How to prove that $a^{x}\leq b^{y}$ for any cardinal number a,b, $x,y$ with a$\leq$b , $x\leq y$?
First, I want to show that $p^r\leq\ q^r$ and $r^p\leq\ r^q$ for any cardinal number $p,q,r$ with $p\leq q$.
If $P,Q,R$ are sets such that $cardP=p, cardQ=q, cardR=r,$ it is easy to show that $p^r\leq\ q^r$ because $P$ is equipotent with some subset of $Q$
But I don't know how to show that $r^p\leq\ r^q$
Could anyone help me?
Remember that $C^D$ is the set of functions from $D$ to $C$.
Without loss of generality, assume $P\subseteq Q$.
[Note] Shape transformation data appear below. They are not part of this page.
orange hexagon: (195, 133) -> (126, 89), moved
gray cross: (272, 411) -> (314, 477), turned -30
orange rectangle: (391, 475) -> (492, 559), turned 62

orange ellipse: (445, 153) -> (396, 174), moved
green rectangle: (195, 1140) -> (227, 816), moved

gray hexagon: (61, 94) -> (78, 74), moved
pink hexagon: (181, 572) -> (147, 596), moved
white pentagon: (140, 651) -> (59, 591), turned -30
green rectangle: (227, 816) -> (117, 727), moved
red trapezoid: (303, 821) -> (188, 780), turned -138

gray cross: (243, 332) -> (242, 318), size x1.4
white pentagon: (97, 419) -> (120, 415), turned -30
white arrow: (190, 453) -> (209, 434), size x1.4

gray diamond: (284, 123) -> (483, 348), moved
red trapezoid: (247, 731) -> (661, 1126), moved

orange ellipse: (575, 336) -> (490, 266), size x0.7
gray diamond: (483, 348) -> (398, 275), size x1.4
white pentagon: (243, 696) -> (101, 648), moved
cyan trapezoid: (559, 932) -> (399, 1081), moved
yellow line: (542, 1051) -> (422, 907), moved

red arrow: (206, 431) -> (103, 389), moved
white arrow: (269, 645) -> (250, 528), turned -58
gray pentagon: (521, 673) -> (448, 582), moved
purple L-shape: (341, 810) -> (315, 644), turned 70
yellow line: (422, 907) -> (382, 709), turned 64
If $q=0$ then the statement is trivial (because then $p=0$ as well), therefore assume $q>0$, that is, $Q$ is not empty. Therefore you can choose a single element $a\in Q$ (there are no further requirements on $a$).
Now you can define a map $\phi:R^P\to R^Q$ as follows: $$\phi(f)(x) = \begin{cases} f(x) & x\in P\\ a & \text{otherwise} \end{cases}$$ It is not hard to check that $\phi$ is indeed an injection, and therefore $|R^P|\le |R^Q|$, that is, $r^p\le r^q$.